> _What is being asked_
From the entries below, please output exactly the lines starting at the one containing "en 20 días se inauguran los" and ending at the one containing "выданным на ваше", both included.
*** Data provided ***
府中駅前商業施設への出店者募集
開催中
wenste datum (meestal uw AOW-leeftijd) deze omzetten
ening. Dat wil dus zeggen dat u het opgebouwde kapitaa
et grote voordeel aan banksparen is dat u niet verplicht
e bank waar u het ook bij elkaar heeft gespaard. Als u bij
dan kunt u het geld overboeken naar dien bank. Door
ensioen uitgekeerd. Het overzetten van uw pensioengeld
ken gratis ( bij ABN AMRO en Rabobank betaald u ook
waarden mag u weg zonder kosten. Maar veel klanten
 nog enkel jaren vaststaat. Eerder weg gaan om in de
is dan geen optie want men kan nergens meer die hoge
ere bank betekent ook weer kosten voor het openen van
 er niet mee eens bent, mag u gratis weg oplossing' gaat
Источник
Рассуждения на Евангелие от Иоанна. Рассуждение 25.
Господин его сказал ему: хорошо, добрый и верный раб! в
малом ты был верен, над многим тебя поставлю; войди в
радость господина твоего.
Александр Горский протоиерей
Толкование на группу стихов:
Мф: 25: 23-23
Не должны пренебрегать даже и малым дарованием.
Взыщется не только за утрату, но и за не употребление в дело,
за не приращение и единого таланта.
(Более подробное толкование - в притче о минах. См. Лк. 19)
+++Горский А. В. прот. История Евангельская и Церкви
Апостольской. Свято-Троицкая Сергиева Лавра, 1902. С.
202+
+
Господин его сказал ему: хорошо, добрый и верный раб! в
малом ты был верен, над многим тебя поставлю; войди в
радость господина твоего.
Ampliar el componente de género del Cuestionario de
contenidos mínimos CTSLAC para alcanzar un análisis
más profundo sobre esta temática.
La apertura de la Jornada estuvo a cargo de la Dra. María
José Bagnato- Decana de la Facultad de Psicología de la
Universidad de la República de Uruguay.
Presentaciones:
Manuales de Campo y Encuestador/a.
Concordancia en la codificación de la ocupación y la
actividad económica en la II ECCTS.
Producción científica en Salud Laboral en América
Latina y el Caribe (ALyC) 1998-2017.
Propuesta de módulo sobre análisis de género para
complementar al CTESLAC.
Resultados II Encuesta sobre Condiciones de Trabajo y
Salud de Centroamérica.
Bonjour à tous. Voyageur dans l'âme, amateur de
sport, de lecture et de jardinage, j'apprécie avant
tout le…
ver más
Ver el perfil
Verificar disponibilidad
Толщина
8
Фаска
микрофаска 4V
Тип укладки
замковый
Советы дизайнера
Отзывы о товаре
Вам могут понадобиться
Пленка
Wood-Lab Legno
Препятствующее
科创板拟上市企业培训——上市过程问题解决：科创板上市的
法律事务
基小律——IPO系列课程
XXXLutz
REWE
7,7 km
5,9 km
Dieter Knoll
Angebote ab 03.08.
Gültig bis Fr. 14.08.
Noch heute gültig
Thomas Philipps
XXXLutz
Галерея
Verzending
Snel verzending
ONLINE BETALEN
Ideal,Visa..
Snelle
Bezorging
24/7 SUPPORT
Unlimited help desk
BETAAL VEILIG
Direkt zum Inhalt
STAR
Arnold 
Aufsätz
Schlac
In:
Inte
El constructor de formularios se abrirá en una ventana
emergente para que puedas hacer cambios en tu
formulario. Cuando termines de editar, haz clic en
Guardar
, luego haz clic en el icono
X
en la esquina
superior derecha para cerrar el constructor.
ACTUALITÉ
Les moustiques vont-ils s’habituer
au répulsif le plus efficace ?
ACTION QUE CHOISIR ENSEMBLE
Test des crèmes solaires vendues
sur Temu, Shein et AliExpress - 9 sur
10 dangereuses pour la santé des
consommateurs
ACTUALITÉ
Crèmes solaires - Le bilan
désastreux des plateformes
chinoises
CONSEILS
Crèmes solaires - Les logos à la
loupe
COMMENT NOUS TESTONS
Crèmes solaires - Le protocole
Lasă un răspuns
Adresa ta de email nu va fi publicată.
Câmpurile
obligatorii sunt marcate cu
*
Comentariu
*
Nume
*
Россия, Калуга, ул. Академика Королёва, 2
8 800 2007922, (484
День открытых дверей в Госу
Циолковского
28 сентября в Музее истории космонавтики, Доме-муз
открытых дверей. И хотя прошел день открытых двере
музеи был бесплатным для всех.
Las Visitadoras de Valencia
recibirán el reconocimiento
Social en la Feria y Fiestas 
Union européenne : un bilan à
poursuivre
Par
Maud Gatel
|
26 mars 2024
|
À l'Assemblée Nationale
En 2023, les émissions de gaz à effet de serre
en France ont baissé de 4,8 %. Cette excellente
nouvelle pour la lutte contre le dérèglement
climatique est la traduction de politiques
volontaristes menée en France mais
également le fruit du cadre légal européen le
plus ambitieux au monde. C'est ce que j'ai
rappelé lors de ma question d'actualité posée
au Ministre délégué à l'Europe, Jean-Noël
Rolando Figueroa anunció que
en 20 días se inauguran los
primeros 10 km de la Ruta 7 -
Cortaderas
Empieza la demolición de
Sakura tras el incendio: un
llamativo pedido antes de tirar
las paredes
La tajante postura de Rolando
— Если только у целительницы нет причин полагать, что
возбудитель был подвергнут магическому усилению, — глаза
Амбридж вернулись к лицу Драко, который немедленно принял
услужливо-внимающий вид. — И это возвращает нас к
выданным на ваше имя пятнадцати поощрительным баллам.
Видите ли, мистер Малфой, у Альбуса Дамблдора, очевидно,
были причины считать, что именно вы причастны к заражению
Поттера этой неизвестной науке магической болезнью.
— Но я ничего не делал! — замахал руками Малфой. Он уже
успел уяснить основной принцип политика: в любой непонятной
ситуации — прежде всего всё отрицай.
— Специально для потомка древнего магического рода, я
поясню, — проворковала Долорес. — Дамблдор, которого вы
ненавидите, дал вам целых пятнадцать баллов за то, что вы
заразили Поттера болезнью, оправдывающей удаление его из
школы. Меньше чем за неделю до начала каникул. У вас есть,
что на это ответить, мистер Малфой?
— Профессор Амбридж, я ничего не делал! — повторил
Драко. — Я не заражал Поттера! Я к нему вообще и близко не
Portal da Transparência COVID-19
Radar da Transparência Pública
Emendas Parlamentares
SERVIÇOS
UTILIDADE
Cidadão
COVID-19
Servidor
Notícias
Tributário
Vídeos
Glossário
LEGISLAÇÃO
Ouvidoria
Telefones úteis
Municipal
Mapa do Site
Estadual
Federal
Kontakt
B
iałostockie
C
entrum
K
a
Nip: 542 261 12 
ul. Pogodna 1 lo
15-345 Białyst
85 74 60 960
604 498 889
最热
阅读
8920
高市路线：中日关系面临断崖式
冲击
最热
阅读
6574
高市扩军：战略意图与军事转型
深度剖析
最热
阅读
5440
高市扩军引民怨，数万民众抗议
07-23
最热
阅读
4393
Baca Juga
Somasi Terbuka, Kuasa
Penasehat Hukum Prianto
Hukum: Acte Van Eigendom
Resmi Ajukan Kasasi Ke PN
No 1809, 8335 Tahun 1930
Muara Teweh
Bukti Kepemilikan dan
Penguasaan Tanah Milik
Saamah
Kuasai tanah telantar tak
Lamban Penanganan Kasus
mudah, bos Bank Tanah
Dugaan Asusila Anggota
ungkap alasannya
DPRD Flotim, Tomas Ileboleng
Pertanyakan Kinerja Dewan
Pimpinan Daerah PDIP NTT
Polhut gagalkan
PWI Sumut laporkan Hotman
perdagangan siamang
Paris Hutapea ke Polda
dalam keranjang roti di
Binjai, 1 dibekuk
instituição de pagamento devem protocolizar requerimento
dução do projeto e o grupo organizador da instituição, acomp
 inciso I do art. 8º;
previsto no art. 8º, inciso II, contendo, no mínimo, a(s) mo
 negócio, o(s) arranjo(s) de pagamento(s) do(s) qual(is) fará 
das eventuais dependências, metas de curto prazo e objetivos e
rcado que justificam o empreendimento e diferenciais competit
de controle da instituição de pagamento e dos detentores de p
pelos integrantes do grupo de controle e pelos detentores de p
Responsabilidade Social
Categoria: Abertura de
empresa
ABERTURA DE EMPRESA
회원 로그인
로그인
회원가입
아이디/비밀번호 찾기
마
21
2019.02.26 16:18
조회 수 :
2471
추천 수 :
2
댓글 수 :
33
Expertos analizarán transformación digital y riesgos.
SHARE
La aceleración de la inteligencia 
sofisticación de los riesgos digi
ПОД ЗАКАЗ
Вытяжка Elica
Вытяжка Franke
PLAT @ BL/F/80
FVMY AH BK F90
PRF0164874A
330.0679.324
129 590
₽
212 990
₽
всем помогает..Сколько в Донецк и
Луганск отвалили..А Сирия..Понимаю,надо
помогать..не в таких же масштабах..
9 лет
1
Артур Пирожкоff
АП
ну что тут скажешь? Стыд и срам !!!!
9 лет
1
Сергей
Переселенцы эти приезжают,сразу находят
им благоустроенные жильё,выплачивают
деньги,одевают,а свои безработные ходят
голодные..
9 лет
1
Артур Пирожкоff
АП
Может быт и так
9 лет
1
*** End of Data provided ***
> _Result_
en 20 días se inauguran los
primeros 10 km de la Ruta 7 -
Cortaderas
Empieza la demolición de
Sakura tras el incendio: un
llamativo pedido antes de tirar
las paredes
La tajante postura de Rolando
— Если только у целительницы нет причин полагать, что
возбудитель был подвергнут магическому усилению, — глаза
Амбридж вернулись к лицу Драко, который немедленно принял
услужливо-внимающий вид. — И это возвращает нас к
выданным на ваше имя пятнадцати поощрительным баллам.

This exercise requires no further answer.